2026年度(令和8年度)2月17日(火)、千葉県公立高等学校入学者選抜(国語、数学、英語)が実施された。2月18日(水)に理科と社会の2教科が実施となる。千葉県教育委員会が2026年2月13日に発表した一般入学者選抜等の確定志願状況(全日制)によると、志願者確定数は3万2,008人で、平均倍率は1.11倍となった。
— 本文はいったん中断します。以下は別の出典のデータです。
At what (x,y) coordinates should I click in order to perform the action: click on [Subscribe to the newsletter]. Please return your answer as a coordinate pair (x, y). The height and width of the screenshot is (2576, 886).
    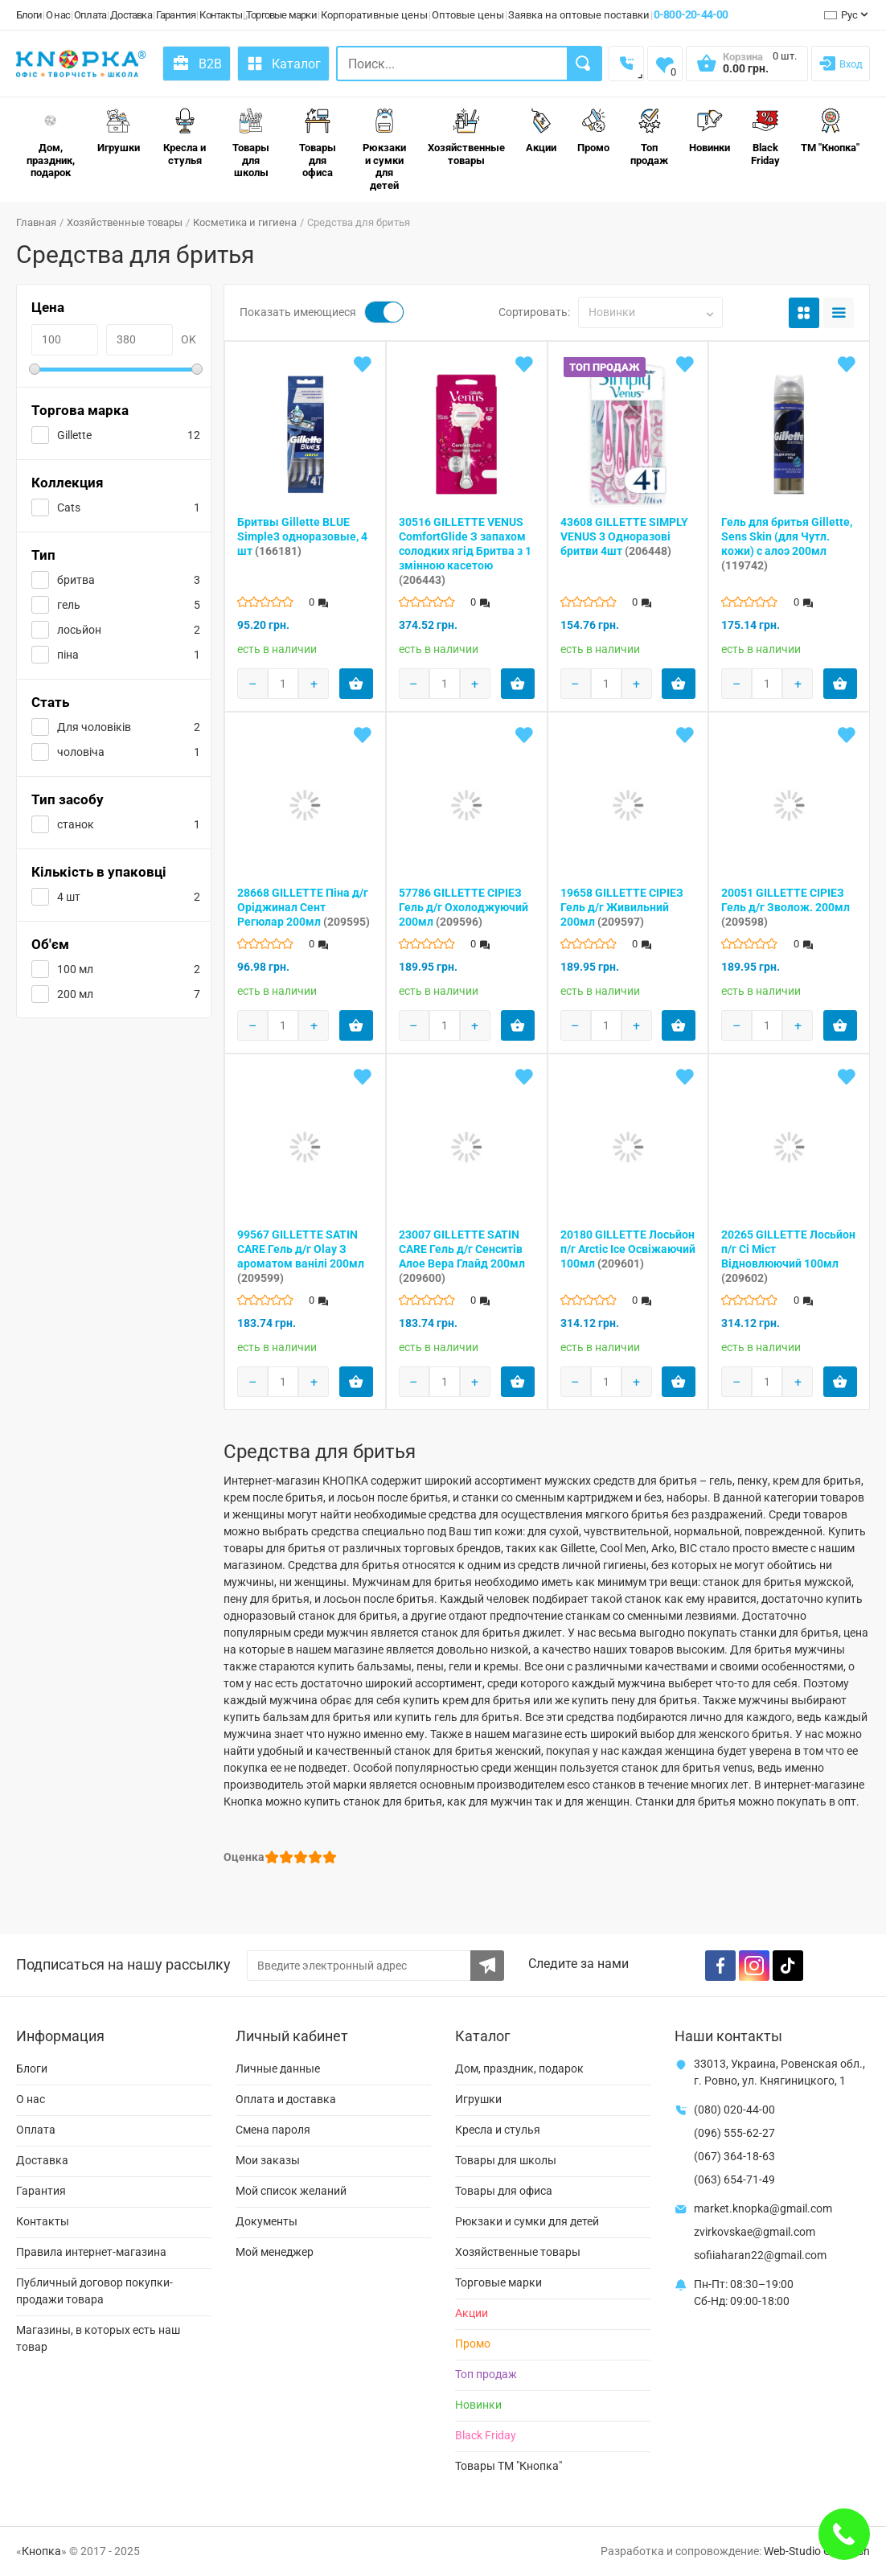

リセマムでは、京葉学院の協力を得て、学力検査「数学」の講評を速報する。このほかの教科(全5教科)についても同様に掲載する。
<数学>講評
(京葉学院 提供)
4年前から大問構成が変わり、大問1で計算問題と独立小問集、大問2~4で「関数」と「平面図形」、「融合問題」が出題されるようになり、今年度も同様の構成で出題されました。例年出題されている作図、図形の証明(穴埋め+記述)も出題され、ほとんどの問題の解答方式がマークシートでした。また、ここ数年はデータに関係する問題が頻繁に出題されていて、今年度も大問1で「度数分布表」と「四分位範囲と箱ひげ図」の問題が出題されました。全体的には例年同様、簡単な問題と難しい問題を判別し、簡単な問題を素早く確実に得点して難しい問題でじっくり時間を使えたかどうかがポイントになります。高得点を目指す受検生は、簡単な問題でミスをしないことに加えて、大問1の(4)○2、大問3の(3)、大問4の(4)~(6)の5問のうち何問正解できたかで差がつくと思われます。
1.計算問題・独立小問集
昨年度と出題形式は同じで、小問数が15問、配点は51点でした。(1)は基本的な計算問題が3問、(2)は二次方程式、(3)は円周角と中心角、(4)は度数分布表・四分位範囲と箱ひげ図、(5)は確率、(6)は反比例、(7)は空間図形のねじれの位置・展開図の作図の問題でした。(2)、(5)は、それぞれ○1が○2の誘導問題になっているので、○1で間違えてしまうと○2も連動して間違えてしまうものでした。また、(4)は、累積度数と四分位数に関する正確な知識を問うものでした。ただ、全体を通して素直な問題が多いので、解ける問題を落ち着いてミスなく得点できたかどうかが重要でした。
2.関数
放物線の問題で、小問数が3問、配点が15点でした。(1)はグラフ上のx座標が分かっている点のy座標、(2)は放物線上の2点を通る直線の傾きと切片を求める問題でともに基本問題、(3)は文字座標を利用しつつ、線分の長さで方程式を立てて解き、2点の上下が逆になる場合も考えてすべてのx座標を求める問題でした。(1)(2)の2問は基本的な問題なので、確実に得点しておきたい問題でした。また(3)も問題文で解答数が分かり、2点の上下が逆になる場合を見落としにくい問題になっているので、ある程度の力があれば得点できる問題でした。
3.平面図形
円と接線の関係、円の性質、直角三角形の合同、二等辺三角形に内接する円、相似な図形、三平方の定理を利用する問題で、小問数が3問、配点が16点でした。(1)は(2)の記述証明の手がかりとなる穴埋め問題で、易しいものでした。(2)の証明は、(1)で解答方針が示されているため、かきやすいものでした。(3)は二等辺三角形の性質、三平方の定理を用いたうえで、二等辺三角形に内接する円の半径を求め、三角形の角の二等分線の性質、三平方の定理を用いて解答を求める問題でした。解ける問題で確実に得点しておきたい問題でした。
4.融合問題
会話文の誘導に従って考える問題で、小問数が6問、配点が18点でした。すべて会話文の穴埋め問題で、(3)までは基本的な問題で、(4)(5)は最初に線分BR、NQを文字で表してから相似比を利用しないと会話文の方程式が解けない問題でした。(6)は(4)(5)が分かっていれば数字を変えて同じことをするだけの問題でした。(1)~(3)の3問は確実に得点したい問題、(4)(5)でどれだけ試行錯誤する時間を確保できたかで差がつく問題でした。
このレポートは2026年2月17日(火)に速報として京葉学院により作成されたもの。